Fruit d’une collaboration entre la Fondation nationale des musées (FNM) et le Musée Cobra aux Pays-Bas, l’ambitieuse exposition «COBRA : Un serpent à plusieurs têtes» rassemble plus d’une centaine d’œuvres (100 artistes du mouvement Cobra), célébrant l’audace révolutionnaire d’un groupe qui a bouleversé l’art en Europe et au-delà.
Un serpent sifflant une nouvelle ère
Le mouvement Cobra, dont le nom dérive des premières lettres de Copenhague, Bruxelles et Amsterdam, est né en 1948, dans le contexte effervescent de l’après-guerre, à Paris. Fondée officiellement au Café Notre-Dame par des artistes et poètes danois, belges et néerlandais, Cobra trouve ses racines dans la volonté de rompre avec les conventions artistiques de l’époque. En réaction à l’avant-garde parisienne et au surréalisme révolutionnaire, les fondateurs, dont Christian Dotremont, Karel Appel, Asger Jorn ou Constant, prônent un art spontané, affranchi de toute rigidité théorique et ouvert à tous. Dotremont avait également décrit le mouvement comme un «collaboration biologique expérimentale» qui rejetait les dogmes et embrassait l’expression la plus libre.
Dans sa courte existence, entre novembre 1948 et novembre 1951, le mouvement s’affirme à travers une série d’expositions entre Copenhague, Bruxelles et Amsterdam, soutenues par la publication du magazine Réflexe. Cobra prône un art collectif et sensible, teinté de marxisme et de rejet du formalisme. Dans leurs œuvres, peintures et poèmes, les membres de Cobra partagent une utopie artistique dans laquelle la liberté individuelle de l’artiste prime, permettant une expression intuitive détachée des contraintes académiques.
L’exposition MMVI permet ainsi de découvrir l’univers créatif de figures emblématiques, telles que Jorn, Appel, Constant, Alechinsky et Corneille, qui ont su donner vie à une esthétique vibrante et profondément humaine.
A travers un parcours divisé en plusieurs sections, l’exposition « COBRA : Un serpent à plusieurs têtes » montre l’évolution de cette aventure artistique. Les œuvres, qu’elles soient peintures, sculptures, gravures, dessins ou photographies, révèlent la pluralité des inspirations de Cobra et témoignent de son lien avec l’art africain, notamment maghrébin. L’esprit de Cobra, à travers la recherche de l’instinct et de la spontanéité, s’exprime ici dans une esthétique volontairement enfantine, colorée et intuitive.

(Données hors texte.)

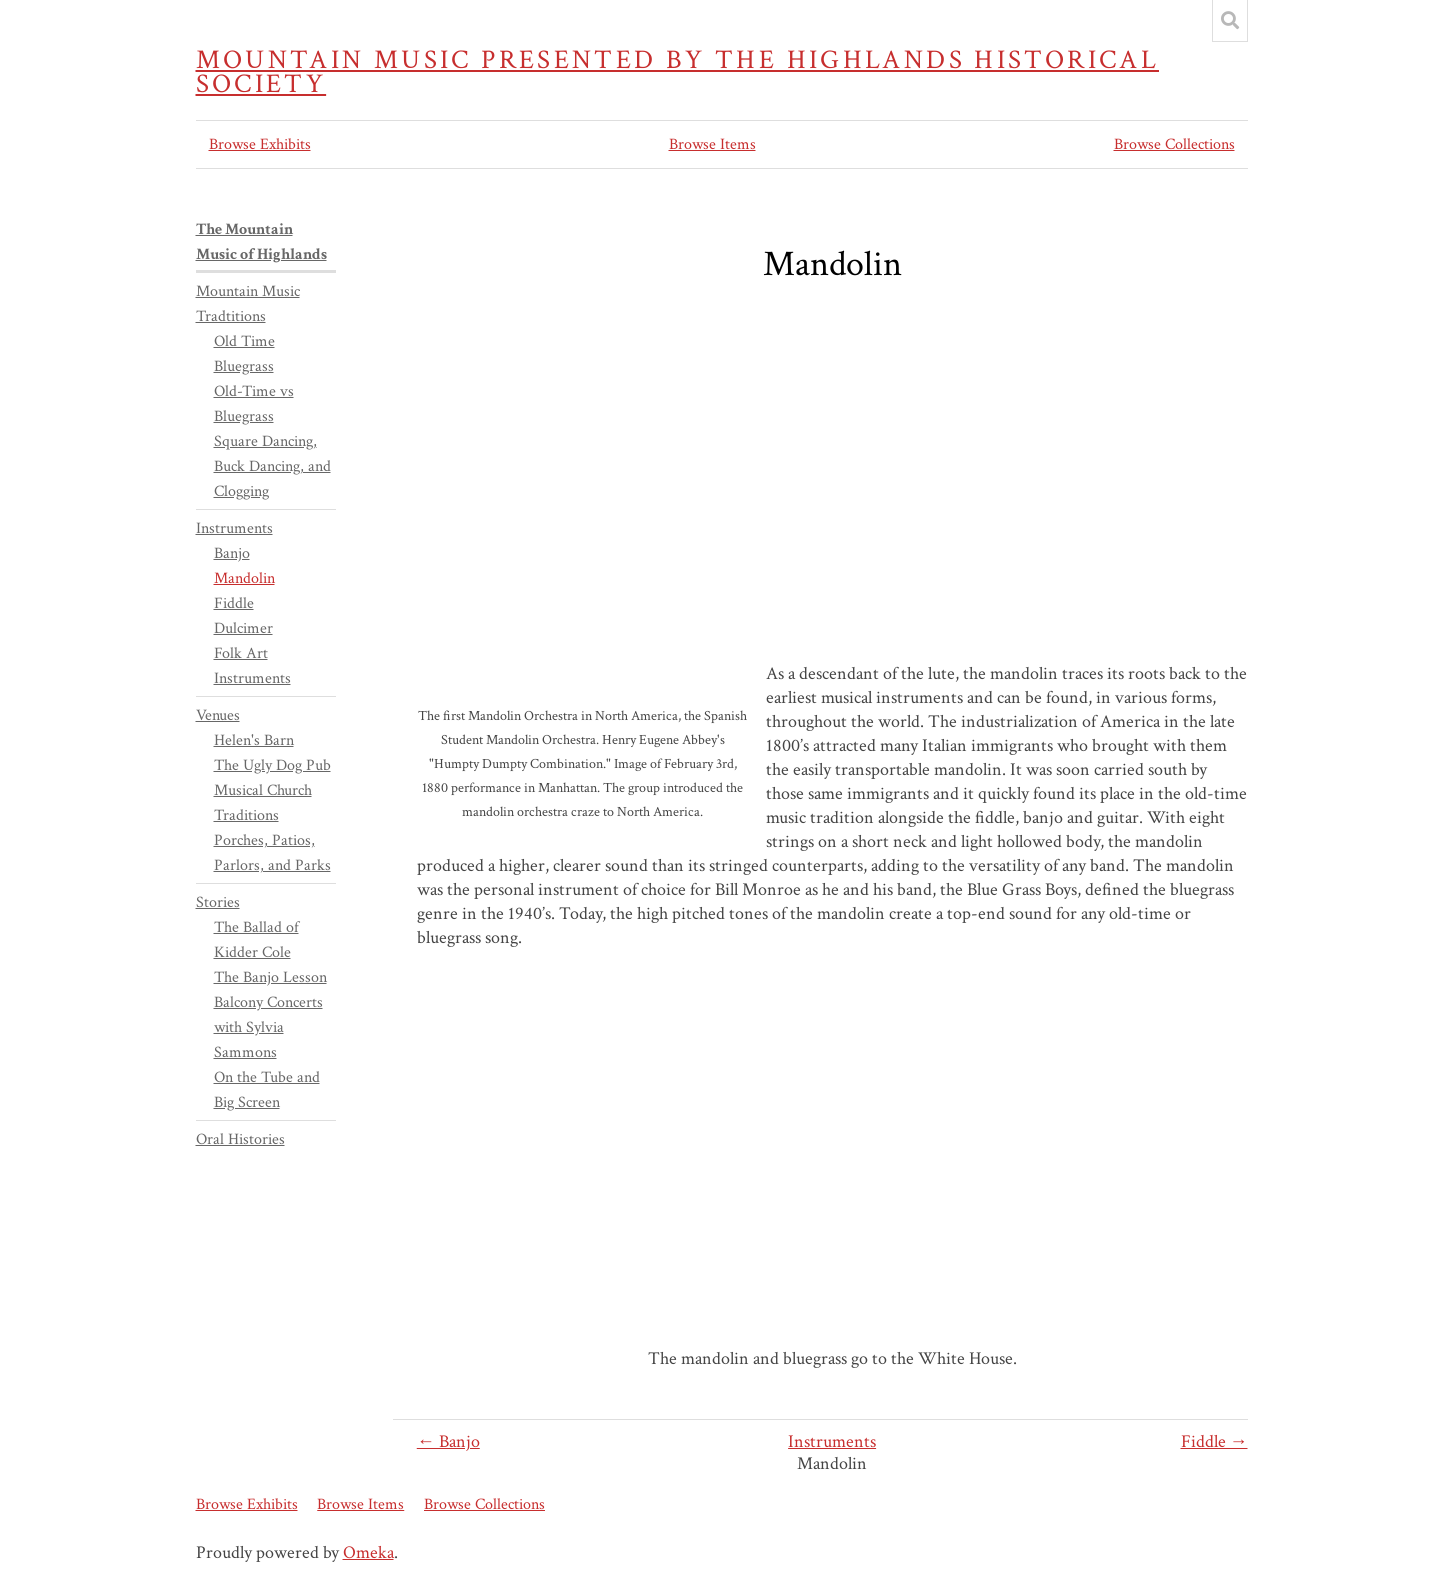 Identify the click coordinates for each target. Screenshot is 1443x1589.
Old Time (244, 341)
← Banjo (448, 1441)
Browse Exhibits (260, 144)
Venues (218, 715)
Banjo (232, 553)
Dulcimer (243, 628)
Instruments (832, 1441)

Chaïbia, une voix marocaine dans l’esprit de Cobra
Les membres du groupe Cobra avaient un jour reconnu Chaïbia Talal comme l’une des leurs. En effet, Chaïbia partage avec eux ce désir d’expression pure… Chaïbia, dont l’art est issu d’un rêve dans lequel elle se voit entourée de couleurs et de figures mystérieuses, exprime une même recherche d’authenticité. Sa peinture, souvent définie comme « naïve », se caractérise par un instinct chromatique et des formes brutes qui traduisent un engagement libre et anticonformiste, faisant écho à l’esprit Cobra. La rencontre avec Pierre Gaudibert, critique d’art et peintre, projette son œuvre sur la scène artistique parisienne, où il laisse sa marque par sa singularité et sa vitalité.
Malgré les étiquettes condescendantes, Chaïbia a su s’imposer grâce à son approche directe et intuitive, devenant une ambassadrice singulière de cet esprit de rébellion créative au Maroc. Son art, imprégné des traditions populaires et de la vie quotidienne, incarne l’expression d’une expérience hors du parcours académique, s’unissant en cela à l’utopie collective de Cobra.
Souvenons-nous de lui à travers “COBRA : Un serpent à plusieurs têtes», le MMVI offre bien plus qu’un hommage à ce mouvement : il révèle comment l’art peut être un vecteur de libération et de dialogue interculturel. L’exposition témoigne ainsi de la puissance de Cobra, rappelant que l’art est avant tout un terrain de rébellion et de rencontre, un espace où la spontanéité révèle les multiples facettes de l’humanité.